Let's see what we can find from this.

But in general, There seems to be some opportunity for Instruments to be doing a better job of telling you what's going on in SwiftUI here. Would you have time to file a Feedback with this trace file? (if you can attach an example project, even better. Otherwise maybe you can give a rough description what kind of SwiftUI construct you are using?) In the feedback report, please explain that you are encountering a hang in your app when using SwiftUI but all the work seems to be happening in SwiftUI itself, but there doesn't seem to be a good way to find out what your code is doing that causes SwiftUI to take a long time.

I've tried to create a sample project to show this issue but have not been successful. There is something about my application code that triggers whatever is happening that I'm missing when I create a sample. My app slows way down with the number of entries. At about 1200 entries it takes 2-3 seconds to fully process a change in selection . A test app with 10,000 entries shows no slowdown at all.

I will still create a feedback report. The app source is on GitHub.

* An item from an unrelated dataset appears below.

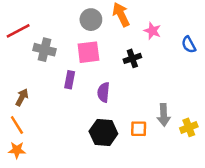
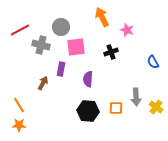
gray circle: (91, 20) -> (61, 27), moved
blue semicircle: (189, 45) -> (153, 62), moved
brown arrow: (22, 97) -> (43, 83), moved
yellow cross: (189, 127) -> (156, 107), turned -32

I was preparing feedback, but using my app as it exists on github, not the version I was using above where I replaced all views not related to the slowdown with a simple Text view. With about 1200 items in the table instruments reports a severe hang of 2.21 seconds. The slowdown is in SwiftUI code. But certainly I'm doing something to trigger that slowdown.

Anyway, I'll have to re-create the test version of the app to file a feedback addressing the unexpected call tree/stack trace. Assuming I can reproduce it.

I submitted FB12211784 the end of May. It contains a do-nothing-much app that creates a two column table of 10K entries. Selecting an item in the table causes the color of the text in the first column to change. On my 2019 intel iMac there is about a 140 msec delay between selection and the color change. That is noticeable. I just re-ran the code using a brand new Mac Studio with M2 Max. It still takes over 100 msec. Still noticeable.

I'm having the same issue--did you manage to find a fix? There's shockingly little information about this issue online.

Accepted Answer

My issue was self inflicted. Anything that messes with the number of rows to be displayed will have drastic performance impact.

TableView {
  // ...
} rows: {
  ForEach(foos) { foo in
     TableRow(foo)
  }
}

is acceptable. I was a using conditional to determine if TableRow should be invoked for each item. Don't do that. Filter the array of input if necessary.

That was my fix. You may be running into a different issue.